Information provided –

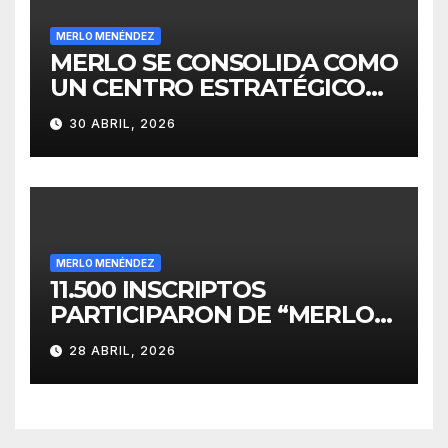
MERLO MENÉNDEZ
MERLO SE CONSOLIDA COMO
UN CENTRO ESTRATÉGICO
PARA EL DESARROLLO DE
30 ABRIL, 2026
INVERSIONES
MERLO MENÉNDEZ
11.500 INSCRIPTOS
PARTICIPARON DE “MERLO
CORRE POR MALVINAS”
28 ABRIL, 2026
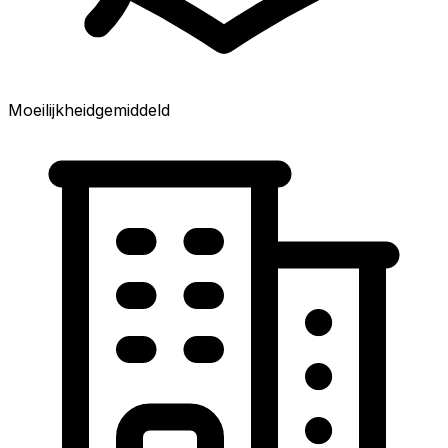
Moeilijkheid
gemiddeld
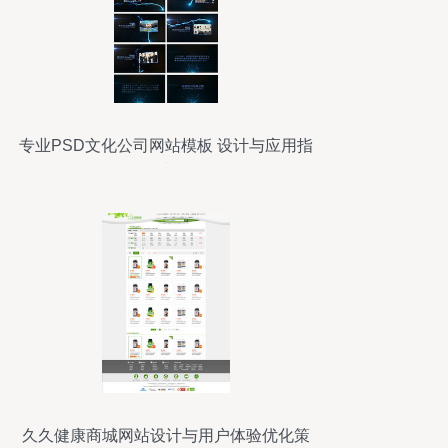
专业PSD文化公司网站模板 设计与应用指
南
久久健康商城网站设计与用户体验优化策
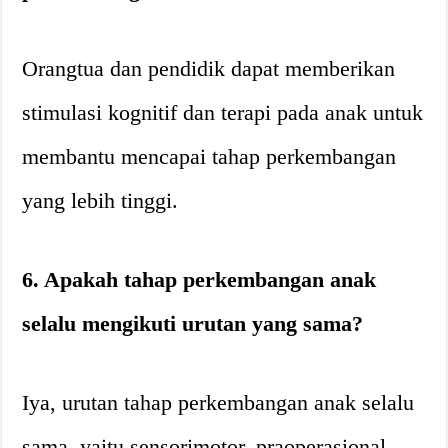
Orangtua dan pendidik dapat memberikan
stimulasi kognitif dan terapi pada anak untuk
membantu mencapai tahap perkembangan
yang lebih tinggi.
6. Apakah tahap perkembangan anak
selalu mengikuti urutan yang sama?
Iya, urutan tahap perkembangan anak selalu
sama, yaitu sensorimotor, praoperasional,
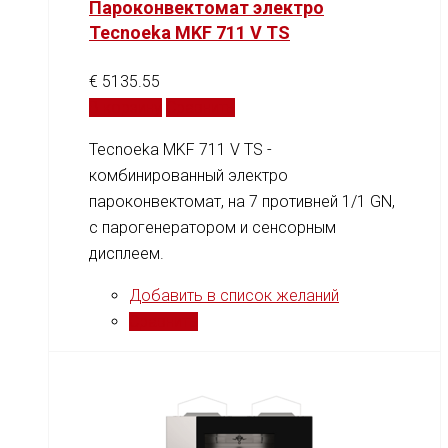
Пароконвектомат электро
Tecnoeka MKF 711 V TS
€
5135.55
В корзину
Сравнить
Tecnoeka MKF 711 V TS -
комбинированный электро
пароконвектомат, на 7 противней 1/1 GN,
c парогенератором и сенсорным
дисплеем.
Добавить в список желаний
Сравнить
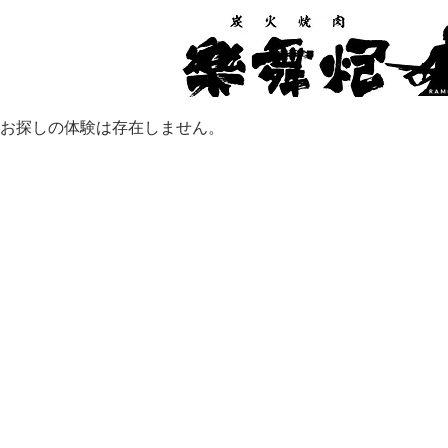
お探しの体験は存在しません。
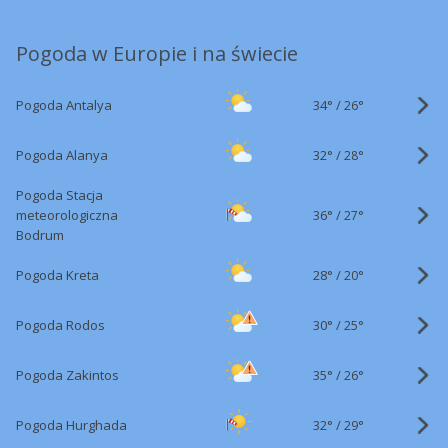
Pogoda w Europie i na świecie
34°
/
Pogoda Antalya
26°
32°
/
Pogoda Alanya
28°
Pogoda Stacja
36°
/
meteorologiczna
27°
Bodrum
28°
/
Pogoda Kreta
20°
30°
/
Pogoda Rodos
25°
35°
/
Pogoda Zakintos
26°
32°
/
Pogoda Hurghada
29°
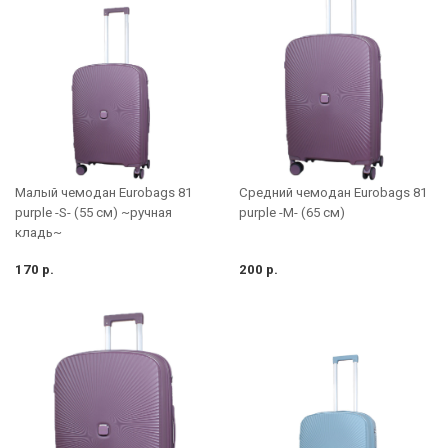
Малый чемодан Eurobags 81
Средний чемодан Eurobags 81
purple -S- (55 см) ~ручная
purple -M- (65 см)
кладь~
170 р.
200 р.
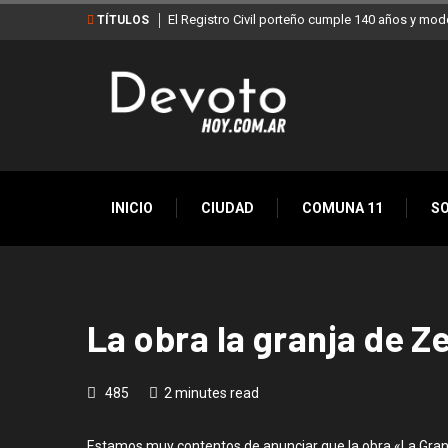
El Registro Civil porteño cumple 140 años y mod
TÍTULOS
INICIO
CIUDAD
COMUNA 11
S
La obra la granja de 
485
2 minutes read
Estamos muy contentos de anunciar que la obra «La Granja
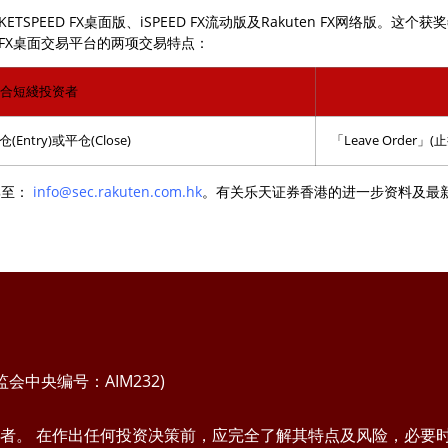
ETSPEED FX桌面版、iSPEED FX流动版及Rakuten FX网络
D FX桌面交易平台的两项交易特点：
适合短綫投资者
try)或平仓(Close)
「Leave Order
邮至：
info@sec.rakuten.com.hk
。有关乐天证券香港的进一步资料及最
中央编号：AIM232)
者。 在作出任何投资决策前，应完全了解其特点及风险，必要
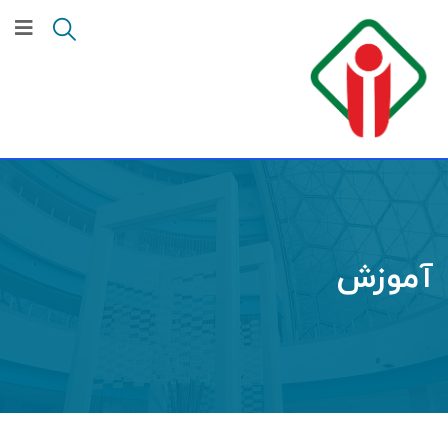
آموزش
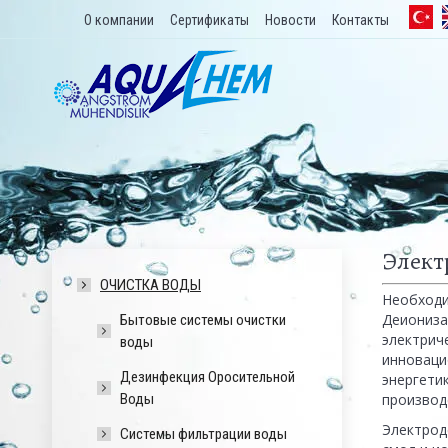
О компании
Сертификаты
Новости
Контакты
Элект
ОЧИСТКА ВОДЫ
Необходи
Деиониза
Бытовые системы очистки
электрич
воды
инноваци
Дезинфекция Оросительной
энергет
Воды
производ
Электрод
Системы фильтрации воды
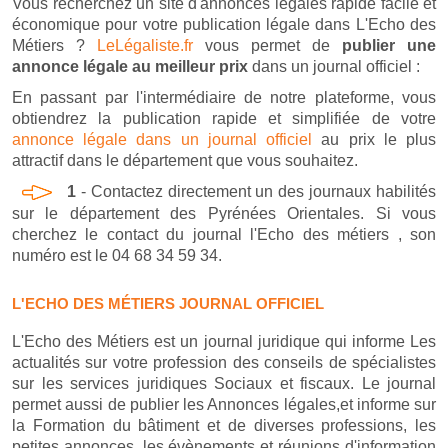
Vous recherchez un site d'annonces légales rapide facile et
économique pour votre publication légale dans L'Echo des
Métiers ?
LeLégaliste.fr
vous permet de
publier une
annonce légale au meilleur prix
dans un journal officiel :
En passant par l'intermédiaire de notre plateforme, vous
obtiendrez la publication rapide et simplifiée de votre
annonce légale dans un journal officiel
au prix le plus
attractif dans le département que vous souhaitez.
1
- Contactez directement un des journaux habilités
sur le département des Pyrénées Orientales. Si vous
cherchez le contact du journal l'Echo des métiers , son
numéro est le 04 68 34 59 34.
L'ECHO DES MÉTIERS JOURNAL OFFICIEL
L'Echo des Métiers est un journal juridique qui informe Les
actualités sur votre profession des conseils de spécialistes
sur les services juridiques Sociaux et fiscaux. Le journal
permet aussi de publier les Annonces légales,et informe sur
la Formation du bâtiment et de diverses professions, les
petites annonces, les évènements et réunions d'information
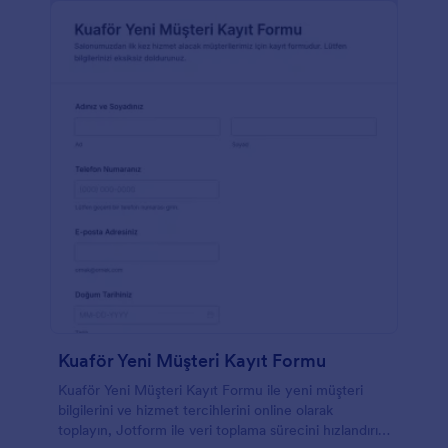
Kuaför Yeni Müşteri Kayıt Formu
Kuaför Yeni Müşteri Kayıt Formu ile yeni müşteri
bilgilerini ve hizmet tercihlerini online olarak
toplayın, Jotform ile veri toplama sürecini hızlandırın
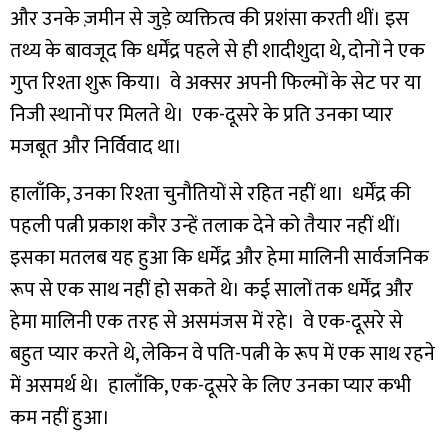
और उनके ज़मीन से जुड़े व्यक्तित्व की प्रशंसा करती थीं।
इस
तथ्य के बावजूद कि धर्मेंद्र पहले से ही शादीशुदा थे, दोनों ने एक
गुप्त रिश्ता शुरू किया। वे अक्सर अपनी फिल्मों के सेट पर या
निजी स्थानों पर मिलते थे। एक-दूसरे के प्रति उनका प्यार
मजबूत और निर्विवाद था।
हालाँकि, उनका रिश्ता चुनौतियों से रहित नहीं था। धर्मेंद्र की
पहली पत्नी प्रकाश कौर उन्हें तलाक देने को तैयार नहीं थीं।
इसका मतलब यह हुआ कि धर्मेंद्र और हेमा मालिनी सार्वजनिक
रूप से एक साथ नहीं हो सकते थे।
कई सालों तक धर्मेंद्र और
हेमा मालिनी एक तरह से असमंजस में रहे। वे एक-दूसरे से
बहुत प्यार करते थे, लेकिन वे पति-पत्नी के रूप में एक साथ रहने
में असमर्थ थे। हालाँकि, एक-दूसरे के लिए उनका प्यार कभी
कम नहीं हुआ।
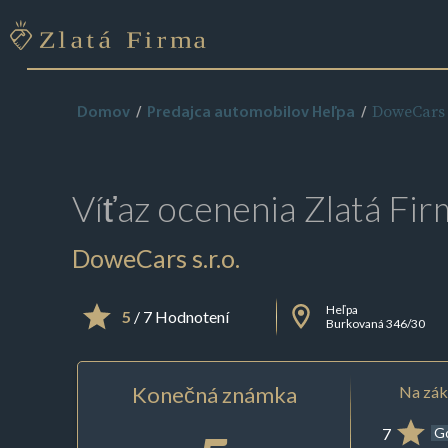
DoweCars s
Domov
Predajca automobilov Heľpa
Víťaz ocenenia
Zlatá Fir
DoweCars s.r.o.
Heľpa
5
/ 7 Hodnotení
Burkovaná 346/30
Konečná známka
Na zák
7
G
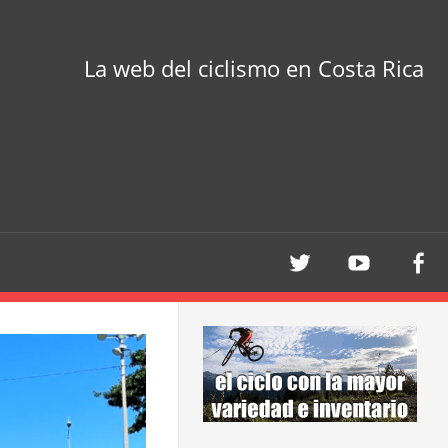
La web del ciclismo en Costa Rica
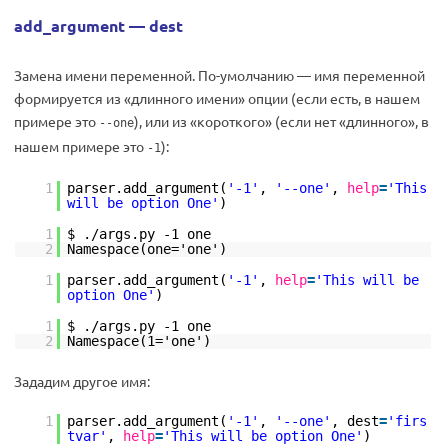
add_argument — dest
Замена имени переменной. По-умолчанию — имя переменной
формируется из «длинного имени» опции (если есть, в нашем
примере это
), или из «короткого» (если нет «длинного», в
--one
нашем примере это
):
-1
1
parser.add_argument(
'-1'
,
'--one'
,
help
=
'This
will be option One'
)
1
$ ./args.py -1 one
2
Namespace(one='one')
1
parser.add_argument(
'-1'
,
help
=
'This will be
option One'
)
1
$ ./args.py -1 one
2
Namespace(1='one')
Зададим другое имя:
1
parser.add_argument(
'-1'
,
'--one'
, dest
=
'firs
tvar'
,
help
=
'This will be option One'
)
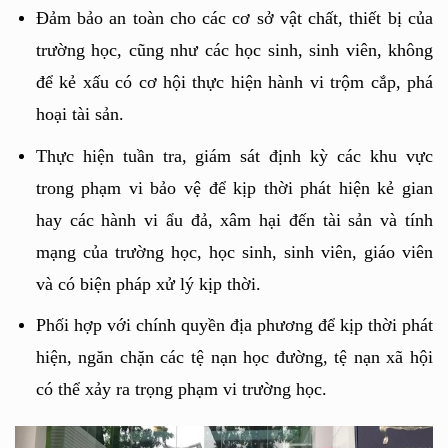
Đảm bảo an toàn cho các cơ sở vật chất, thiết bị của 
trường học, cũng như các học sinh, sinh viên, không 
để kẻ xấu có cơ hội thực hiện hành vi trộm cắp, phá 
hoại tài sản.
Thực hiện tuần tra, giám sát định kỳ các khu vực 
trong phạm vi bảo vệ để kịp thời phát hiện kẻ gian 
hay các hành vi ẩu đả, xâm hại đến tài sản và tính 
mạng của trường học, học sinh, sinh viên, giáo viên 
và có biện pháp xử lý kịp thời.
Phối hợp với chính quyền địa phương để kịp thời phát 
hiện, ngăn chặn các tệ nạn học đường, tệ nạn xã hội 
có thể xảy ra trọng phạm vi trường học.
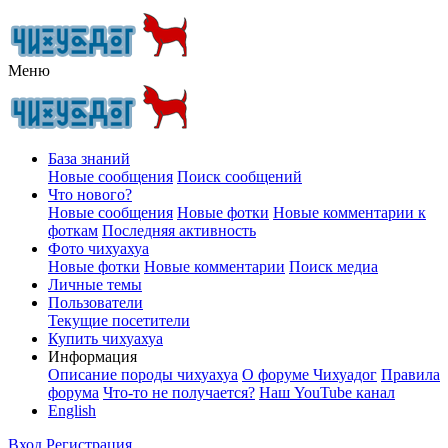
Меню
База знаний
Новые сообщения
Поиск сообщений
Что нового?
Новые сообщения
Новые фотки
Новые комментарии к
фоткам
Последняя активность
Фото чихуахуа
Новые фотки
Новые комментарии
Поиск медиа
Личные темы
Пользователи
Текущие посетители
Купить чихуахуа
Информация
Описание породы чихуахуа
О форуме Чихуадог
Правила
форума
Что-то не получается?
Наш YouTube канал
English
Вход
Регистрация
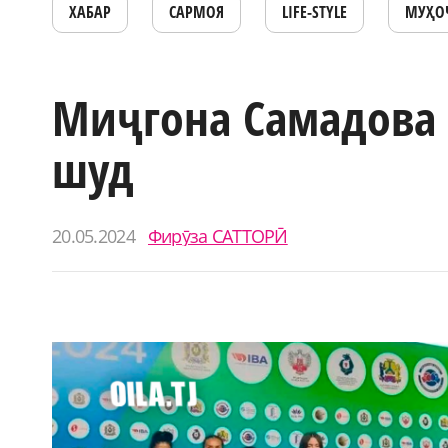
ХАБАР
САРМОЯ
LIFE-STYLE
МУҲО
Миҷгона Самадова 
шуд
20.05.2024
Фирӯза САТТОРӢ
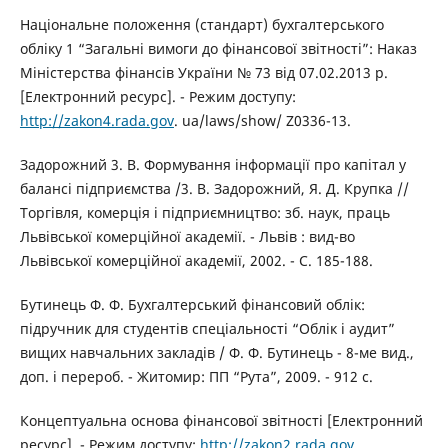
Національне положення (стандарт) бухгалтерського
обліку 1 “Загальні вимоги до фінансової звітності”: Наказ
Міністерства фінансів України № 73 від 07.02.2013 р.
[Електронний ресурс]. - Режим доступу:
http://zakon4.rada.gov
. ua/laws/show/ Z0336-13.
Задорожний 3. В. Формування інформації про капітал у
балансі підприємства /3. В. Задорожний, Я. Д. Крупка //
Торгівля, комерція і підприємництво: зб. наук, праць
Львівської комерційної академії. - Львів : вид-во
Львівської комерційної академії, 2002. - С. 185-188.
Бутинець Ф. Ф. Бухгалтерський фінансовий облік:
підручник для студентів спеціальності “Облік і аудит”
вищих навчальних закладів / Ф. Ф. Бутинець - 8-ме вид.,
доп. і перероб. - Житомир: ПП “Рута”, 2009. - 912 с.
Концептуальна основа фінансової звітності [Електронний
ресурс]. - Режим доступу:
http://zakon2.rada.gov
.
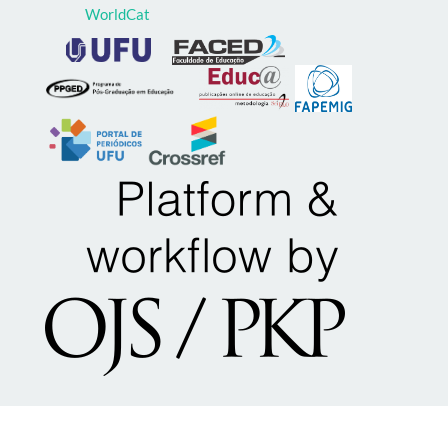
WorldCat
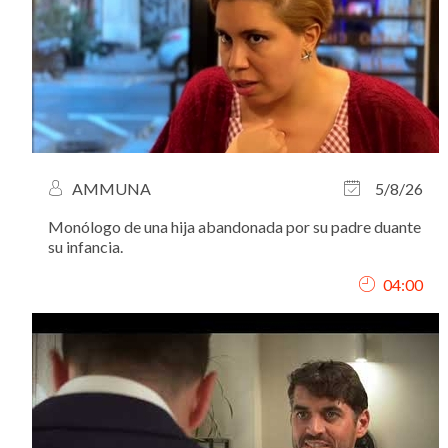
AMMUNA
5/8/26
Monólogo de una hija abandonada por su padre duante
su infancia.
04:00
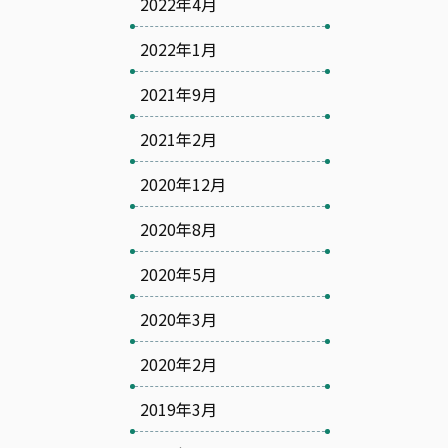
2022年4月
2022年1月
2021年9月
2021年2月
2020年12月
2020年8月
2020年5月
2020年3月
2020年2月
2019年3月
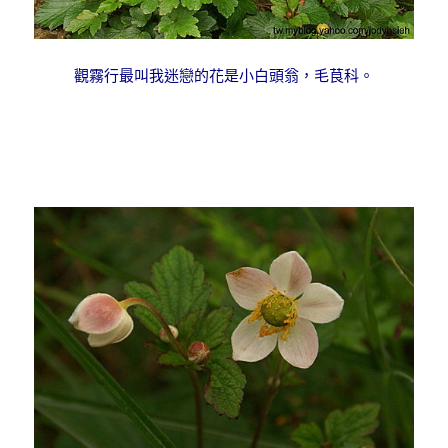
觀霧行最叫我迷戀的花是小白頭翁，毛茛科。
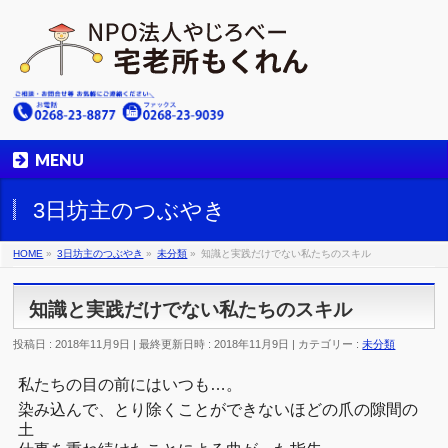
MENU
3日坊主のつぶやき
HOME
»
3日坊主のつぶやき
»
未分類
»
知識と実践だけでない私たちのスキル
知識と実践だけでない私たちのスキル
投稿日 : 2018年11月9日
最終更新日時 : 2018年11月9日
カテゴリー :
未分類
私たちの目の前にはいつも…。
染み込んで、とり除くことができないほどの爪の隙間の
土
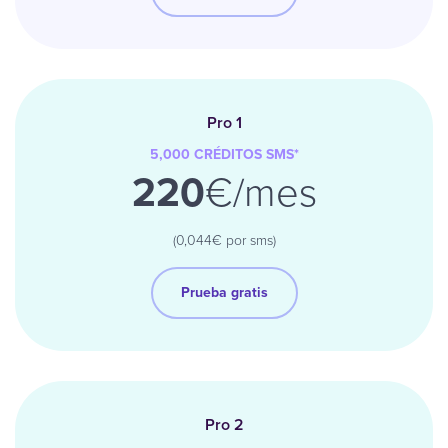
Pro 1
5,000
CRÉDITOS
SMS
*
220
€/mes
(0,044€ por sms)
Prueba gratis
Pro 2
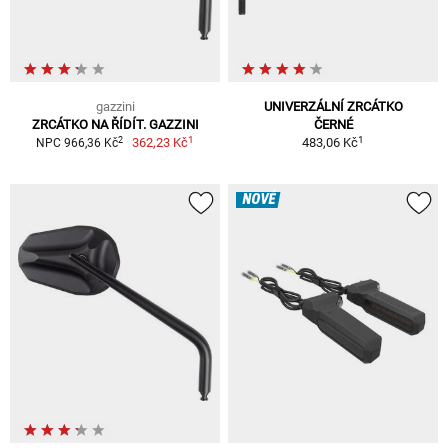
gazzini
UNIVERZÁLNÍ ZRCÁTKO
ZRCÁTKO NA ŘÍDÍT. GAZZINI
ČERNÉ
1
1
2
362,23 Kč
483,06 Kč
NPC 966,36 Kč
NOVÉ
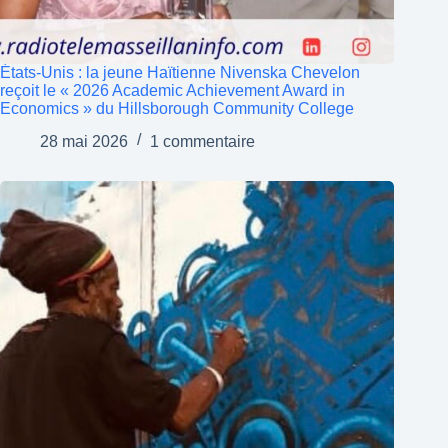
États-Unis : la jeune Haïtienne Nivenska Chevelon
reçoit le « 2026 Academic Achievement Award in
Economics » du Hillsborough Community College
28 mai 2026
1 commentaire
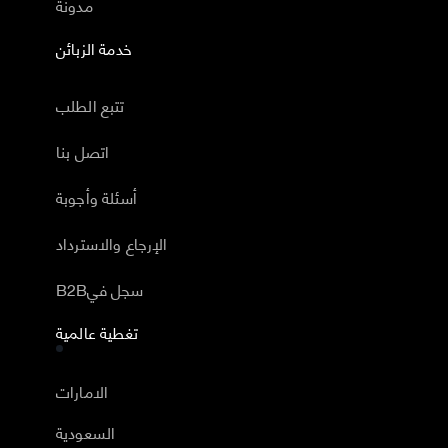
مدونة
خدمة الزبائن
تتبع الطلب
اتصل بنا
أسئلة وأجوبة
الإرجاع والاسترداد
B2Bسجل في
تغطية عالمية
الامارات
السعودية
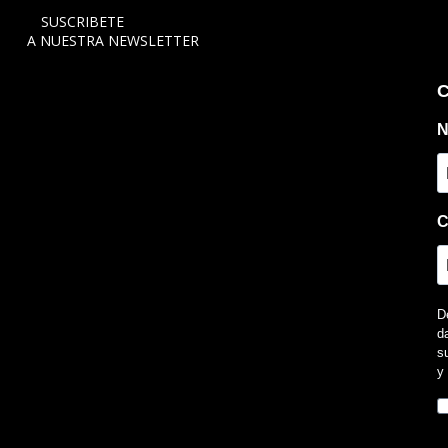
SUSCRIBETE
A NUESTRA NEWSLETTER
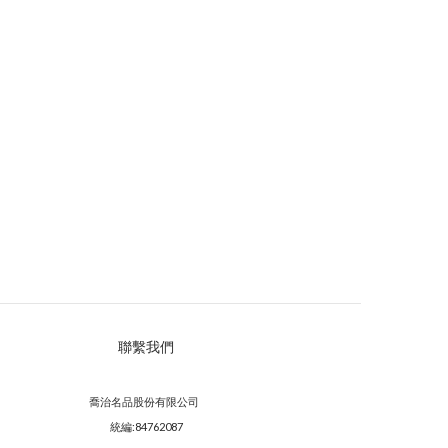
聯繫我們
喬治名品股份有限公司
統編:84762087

Exercise instructions – Quote exactly the lines from the line that contains "UNIVERZÁLNÍ ZRCÁTKO" through the last line of the listing, please, leaving out all pictures.

Response below –
UNIVERZÁLNÍ ZRCÁTKO
ZRCÁTKO NA ŘÍDÍT. GAZZINI
ČERNÉ
1
1
2
362,23 Kč
483,06 Kč
NPC 966,36 Kč
NOVÉ
États-Unis : la jeune Haïtienne Nivenska Chevelon
reçoit le « 2026 Academic Achievement Award in
Economics » du Hillsborough Community College
28 mai 2026
1 commentaire
مدونة
خدمة الزبائن
تتبع الطلب
اتصل بنا
أسئلة وأجوبة
الإرجاع والاسترداد
B2Bسجل في
تغطية عالمية
الامارات
السعودية
SUSCRIBETE
A NUESTRA NEWSLETTER
聯繫我們
喬治名品股份有限公司
統編:84762087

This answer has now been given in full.